Exercise brief. Go through the data and copy every line in which "einer" appears.

(Saved entries)
○ ○ ○ ○
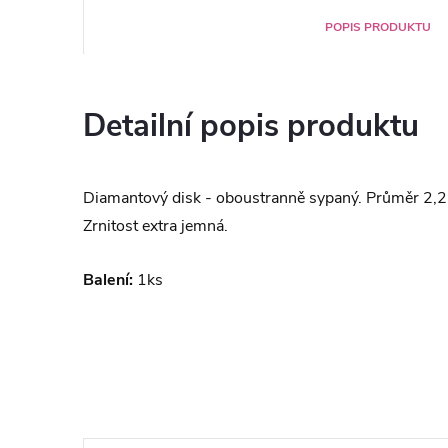
POPIS PRODUKTU
Detailní popis produktu
Diamantový disk - oboustranně sypaný. Průměr 2,
Zrnitost extra jemná.
Balení:
1ks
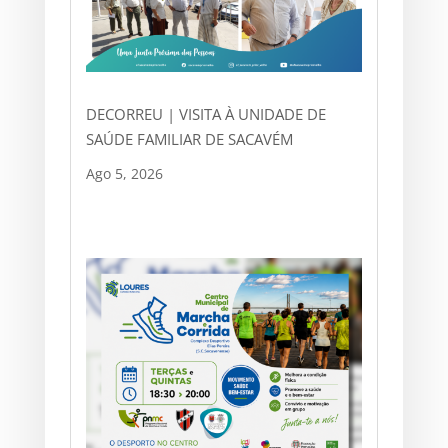
DECORREU | VISITA À UNIDADE DE
SAÚDE FAMILIAR DE SACAVÉM
Ago 5, 2026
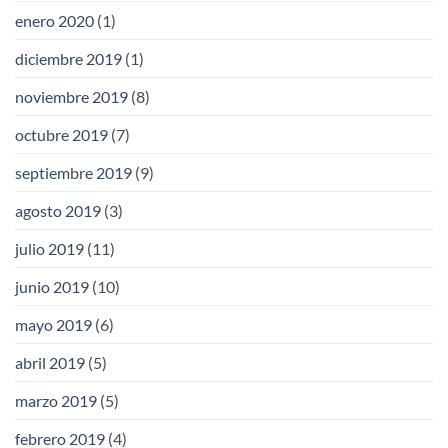
enero 2020
(1)
diciembre 2019
(1)
noviembre 2019
(8)
octubre 2019
(7)
septiembre 2019
(9)
agosto 2019
(3)
julio 2019
(11)
junio 2019
(10)
mayo 2019
(6)
abril 2019
(5)
marzo 2019
(5)
febrero 2019
(4)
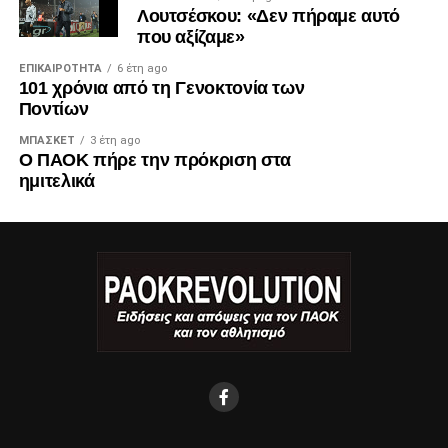
Λουτσέσκου: «Δεν πήραμε αυτό
που αξίζαμε»
ΕΠΙΚΑΙΡΌΤΗΤΑ
6 έτη ago
101 χρόνια από τη Γενοκτονία των
Ποντίων
ΜΠΆΣΚΕΤ
3 έτη ago
Ο ΠΑΟΚ πήρε την πρόκριση στα
ημιτελικά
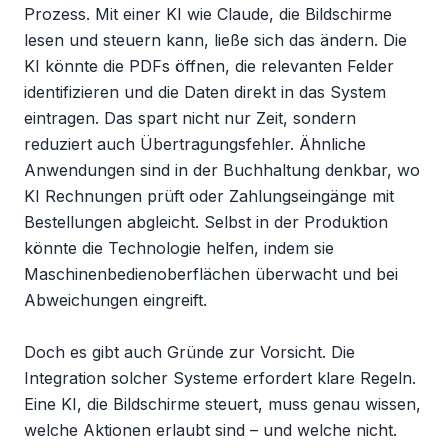
Prozess. Mit einer KI wie Claude, die Bildschirme 
lesen und steuern kann, ließe sich das ändern. Die 
KI könnte die PDFs öffnen, die relevanten Felder 
identifizieren und die Daten direkt in das System 
eintragen. Das spart nicht nur Zeit, sondern 
reduziert auch Übertragungsfehler. Ähnliche 
Anwendungen sind in der Buchhaltung denkbar, wo 
KI Rechnungen prüft oder Zahlungseingänge mit 
Bestellungen abgleicht. Selbst in der Produktion 
könnte die Technologie helfen, indem sie 
Maschinenbedienoberflächen überwacht und bei 
Abweichungen eingreift.

Doch es gibt auch Gründe zur Vorsicht. Die 
Integration solcher Systeme erfordert klare Regeln. 
Eine KI, die Bildschirme steuert, muss genau wissen, 
welche Aktionen erlaubt sind – und welche nicht. 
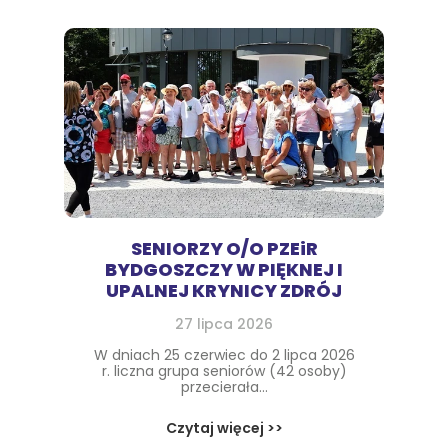
SENIORZY O/O PZEiR
BYDGOSZCZY W PIĘKNEJ I
UPALNEJ KRYNICY ZDRÓJ
27 lipca 2026
W dniach 25 czerwiec do 2 lipca 2026
r. liczna grupa seniorów (42 osoby)
przecierała...
Czytaj więcej >>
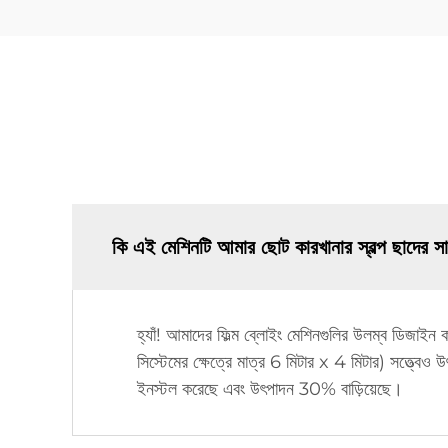
কি এই মেশিনটি আমার ছোট কারখানার স্বল্প ছাদের স
হ্যাঁ! আমাদের ফিল্ম ব্লোইং মেশিনগুলির উলম্ব ডিজাইন
সিস্টেমের ক্ষেত্রে মাত্র 6 মিটার x 4 মিটার) সত্ত্বে
ইনস্টল করেছে এবং উৎপাদন 30% বাড়িয়েছে।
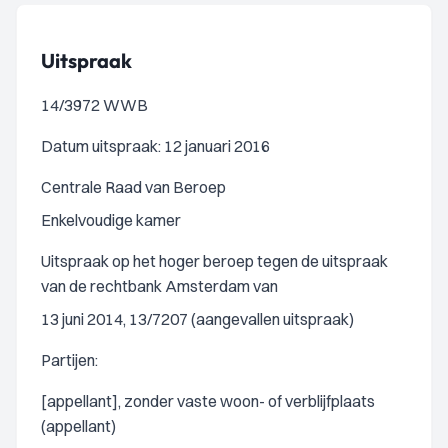
Uitspraak
14/3972 WWB
Datum uitspraak: 12 januari 2016
Centrale Raad van Beroep
Enkelvoudige kamer
Uitspraak op het hoger beroep tegen de uitspraak
van de rechtbank Amsterdam van
13 juni 2014, 13/7207 (aangevallen uitspraak)
Partijen:
[appellant], zonder vaste woon- of verblijfplaats
(appellant)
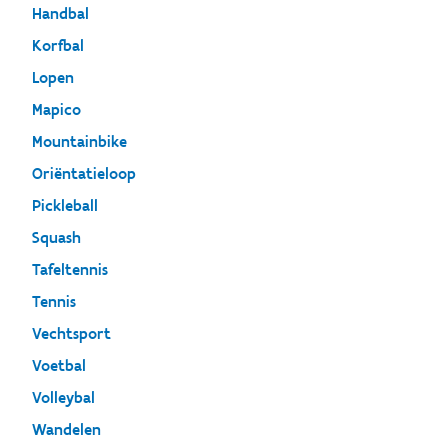
Handbal
Korfbal
Lopen
Mapico
Mountainbike
Oriëntatieloop
Pickleball
Squash
Tafeltennis
Tennis
Vechtsport
Voetbal
Volleybal
Wandelen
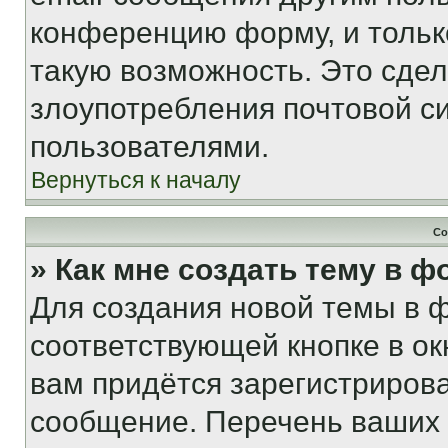
конференцию форму, и тольк
такую возможность. Это сдел
злоупотребления почтовой 
пользователями.
Вернуться к началу
Со
» Как мне создать тему в 
Для создания новой темы в 
соответствующей кнопке в о
вам придётся зарегистрирова
сообщение. Перечень ваших 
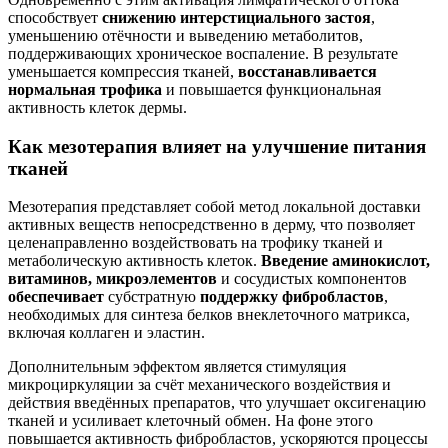
способствует
снижению интерстициального застоя
,
уменьшению отёчности и выведению метаболитов,
поддерживающих хроническое воспаление. В результате
уменьшается компрессия тканей,
восстанавливается
нормальная трофика
и повышается функциональная
активность клеток дермы.
Как мезотерапия влияет на улучшение питания
тканей
Мезотерапия представляет собой метод локальной доставки
активных веществ непосредственно в дерму, что позволяет
целенаправленно воздействовать на трофику тканей и
метаболическую активность клеток.
Введение аминокислот,
витаминов, микроэлементов
и сосудистых компонентов
обеспечивает
субстратную
поддержку фибробластов
,
необходимых для синтеза белков внеклеточного матрикса,
включая коллаген и эластин.
Дополнительным эффектом является
стимуляция
микроциркуляции
за счёт механического воздействия и
действия введённых препаратов, что улучшает оксигенацию
тканей и усиливает клеточный обмен. На фоне этого
повышается активность фибробластов, ускоряются процессы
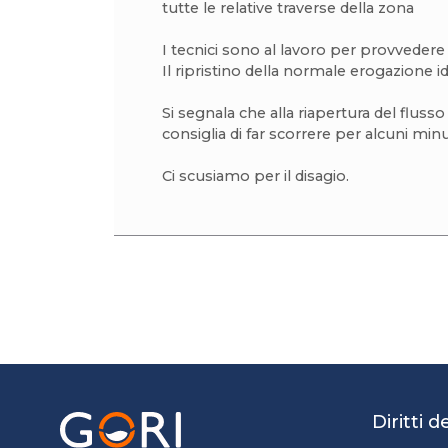
tutte le relative traverse della zona
I tecnici sono al lavoro per provvedere 
Il ripristino della normale erogazione i
Si segnala che alla riapertura del flusso 
consiglia di far scorrere per alcuni minu
Ci scusiamo per il disagio.
Diritti 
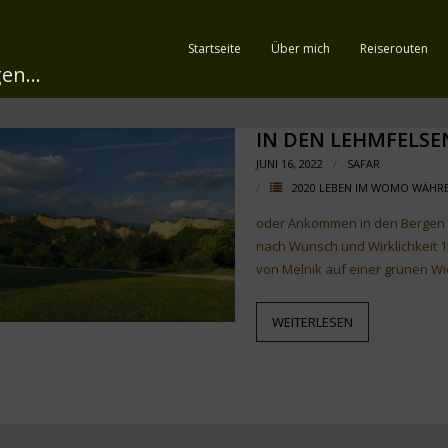
Startseite
Über mich
Reiserouten
en...
IN DEN LEHMFELSE
JUNI 16, 2022
SAFAR
2020 LEBEN IM WOMO WÄH
oder Ankommen in de
nach Wunsch und Wirklichkeit 
von Melnik auf einer grünen Wi
WEITERLESEN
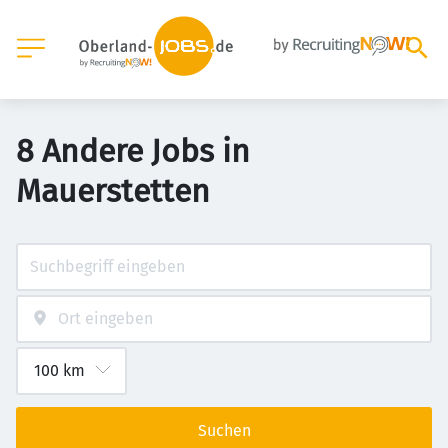
8 Andere Jobs in
Mauerstetten
Suchen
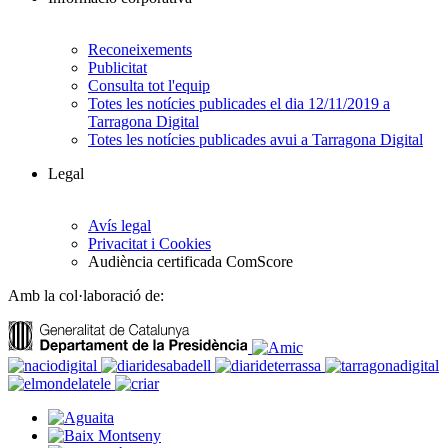
Reconeixements
Publicitat
Consulta tot l'equip
Totes les notícies publicades el dia 12/11/2019 a
Tarragona Digital
Totes les notícies publicades avui a Tarragona Digital
Legal
Avís legal
Privacitat i Cookies
Audiència certificada ComScore
Amb la col·laboració de:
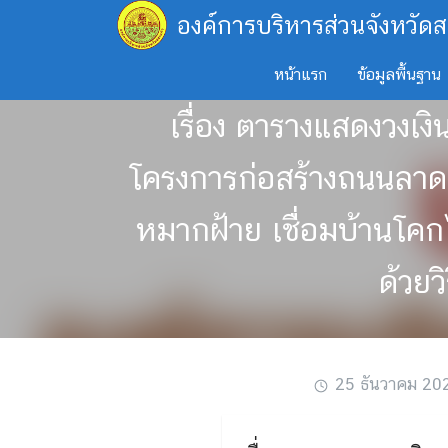
Skip
องค์การบริหารส่วนจังหวัดส
to
content
หน้าแรก
ข้อมูลพื้นฐาน
เรื่อง ตารางแสดงวงเง
โครงการก่อสร้างถนนลาดย
หมากฝ้าย เชื่อมบ้านโคกไ
ด้วยว
25 ธันวาคม 20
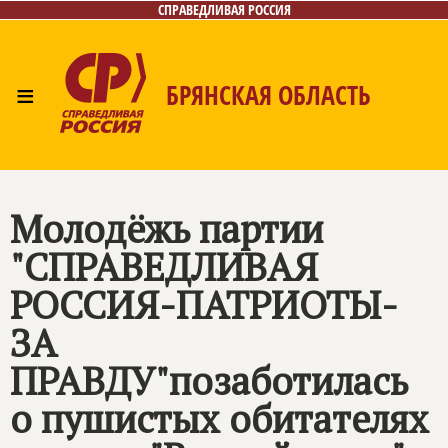
СПРАВЕДЛИВАЯ РОССИЯ
≡
БРЯНСКАЯ ОБЛАСТЬ
Главная
Новости
Лица
Фото/Видео
Газета
Контакты
Молодёжь партии
"СПРАВЕДЛИВАЯ
РОССИЯ-ПАТРИОТЫ-
ЗА
ПРАВДУ"позаботилась
о пушистых обитателях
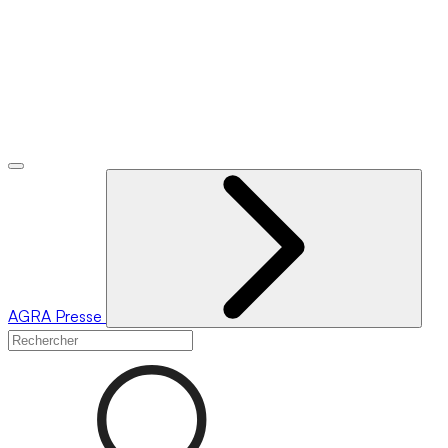
AGRA
Presse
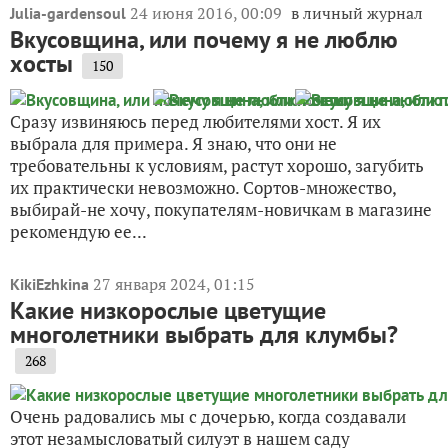
24 июня 2016, 00:09
в личный журнал
Julia-gardensoul
Вкусовщина, или почему я не люблю
хосты
150
Сразу извиняюсь перед любителями хост. Я их
выбрала для примера. Я знаю, что они не
требовательны к условиям, растут хорошо, загубить
их практически невозможно. Сортов-множество,
выбирай-не хочу, покупателям-новичкам в магазине
рекомендую ее...
27 января 2024, 01:15
KikiEzhkina
Какие низкорослые цветущие
многолетники выбрать для клумбы?
268
Очень радовались мы с дочерью, когда создавали
этот незамысловатый силуэт в нашем саду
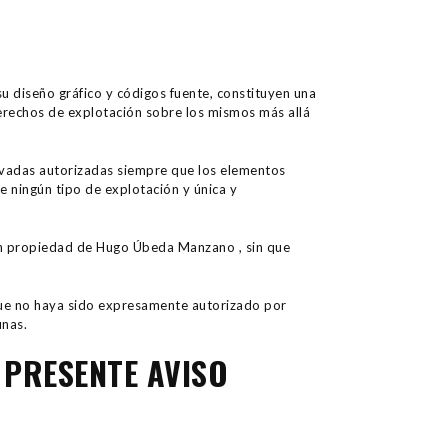
su diseño gráfico y códigos fuente, constituyen una
rechos de explotación sobre los mismos más allá
privadas autorizadas siempre que los elementos
e ningún tipo de explotación y única y
son propiedad de Hugo Úbeda Manzano , sin que
 que no haya sido expresamente autorizado por
nas.
 PRESENTE AVISO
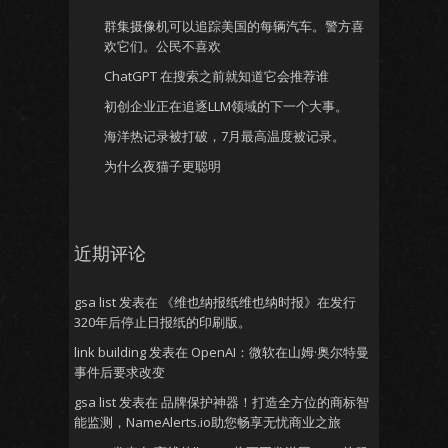
群集摄像机可以追踪美国的每辆汽车。警方喜
欢它们。公民不喜欢
ChatGPT 在搜索之前就知道它会推荐谁
初创企业正在追逐LLM领域的下一个大事。
海洋热记录被打破，7月最高温度被记录。
为什么夜猫子更聪明
近期评论
gsa list
发表在
《维也纳报纸维也纳时报》在发行
320年后停止日报纸的印刷版。
link building
发表在
OpenAI：微软在山姆·奥尔特曼
事件后要求改变
gsa list
发表在
品牌保护神器！打造全方位的商标智
能监测，NameAlerts.io助您畅享无忧商业之旅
○ ○ ○ ○
Reply to the exercise.
Prozess. Mit einer KI wie Claude, die Bildschirme 
von Melnik auf einer grünen Wi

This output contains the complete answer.